Just a few years ago, I read more than 50 books a year every year. A book a week and then some. It felt so good. But in the last couple years books have been sorely lacking in my life. Too much work. Too many family commitments. Sigh, how can there be work-life balance without books?
Recently I've found myself back in a book groove, despite even more work and no shortage of family happenings. It feels great. I remember now that I enjoy work and life so much more when books are a priority.
Books have always been such a big part of my life. I remember when I was really little my mom proudly asking our local librarian if I could check out a stack of books nearly as tall as I was. (I could.) My first ever job was at that very same public library. Whenever I've moved to a new city, one of my first tasks has been getting my library card. My first ever corporate communications job was for a worldwide distributor of books. At my last job, which was at a bank, I started a book club, and we read novels, not boring business books. So, yeah, I like books.
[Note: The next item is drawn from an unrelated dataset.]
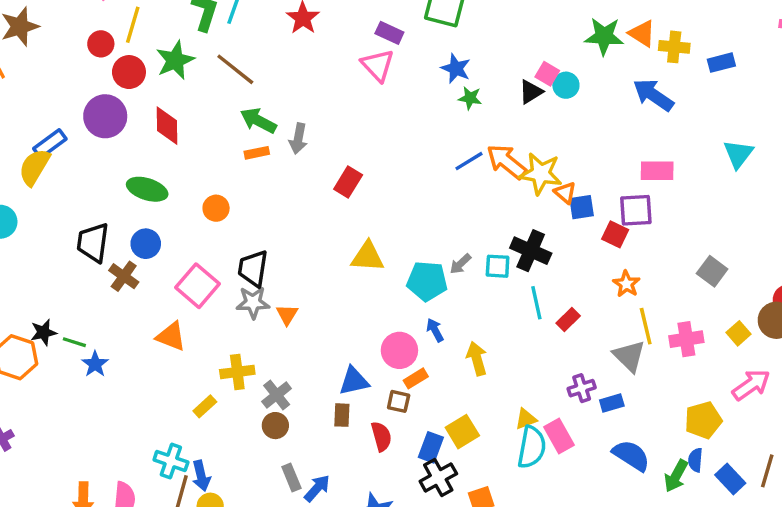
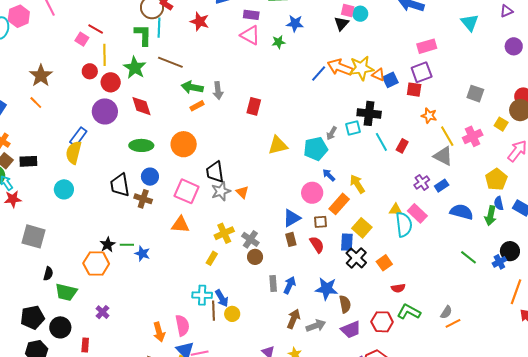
green star: (470, 98) -> (279, 42), moved
orange circle: (216, 208) -> (184, 144), size x1.6
orange rectangle: (416, 378) -> (339, 204), moved, size x1.5
yellow triangle: (526, 419) -> (396, 210), turned 40
gray rectangle: (291, 477) -> (273, 284), turned 35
Even if you disregard personal satisfaction, reading and being well read are important for you professionally, especially if you are a writer (duh). Books expand your horizons and knowledge and give you more things to talk with more people about. In fact, recently while on vacation, the only "work" I did was post to my business Facebook page images of books I was reading and a few of my thoughts. These posts turned out to be really popular, sparking a lot of great conversation and providing new books for my to-read list. You'd be surprised how even novels and memoirs can inform or inspire your work.
Here are three recent books I've read and that I'd recommend this summer.
1. Being Boss: Take Control of Your Work and Live Life on Your Own Terms, by Kathleen Shannon and Emily Thompson
This is the first book by the hosts of the "Being Boss" podcast for entrepreneurs in creative fields. It's a mix of affirmation, pep talk and practical advice for how to maintain and grow your business and otherwise be "boss." I especially liked the list making that the authors do to help determine if they should keep doing something.
I'm going to take time to list "what's working," "what's kind of working" and "what's not working." This book has short, digestible stories and a beautiful layout that made it fun to read cover to cover while lounging at the pool. For more on this book and these Bosses, check out the column I wrote earlier this month.
2. So Close to Being the Sh*t, Y'all Don't Even Know, by Retta
The comedian known for her role as Donna on NBC's "Parks & Rec" cracks wise about her unusual path to fame -- from growing up in New Jersey, being raised by immigrant parents and living with a household full of relatives to graduating from Duke University and working as pharmaceutical chemist and then becoming a stand-up comedian. Retta me feel like anything is possible. She also made me think that perhaps I too deserve a $15,000 handbag. Darn you, Retta.
3. Beauty in the Broken Places: A Memoir of Love, Faith and Resilience, by Allison Pataki
This is a memoir by a journalist, novelist and daughter of former New York governor George Pataki. It's about life following her husband's near-fatal stroke, which happened on a plane when they were just 30 years old and she was five months pregnant. This uplifting book is a reminder that anything really is possible and that there's so much more to life than work or everyday, mundane worries.
Life is a joy. And, as such, I will be reading more books.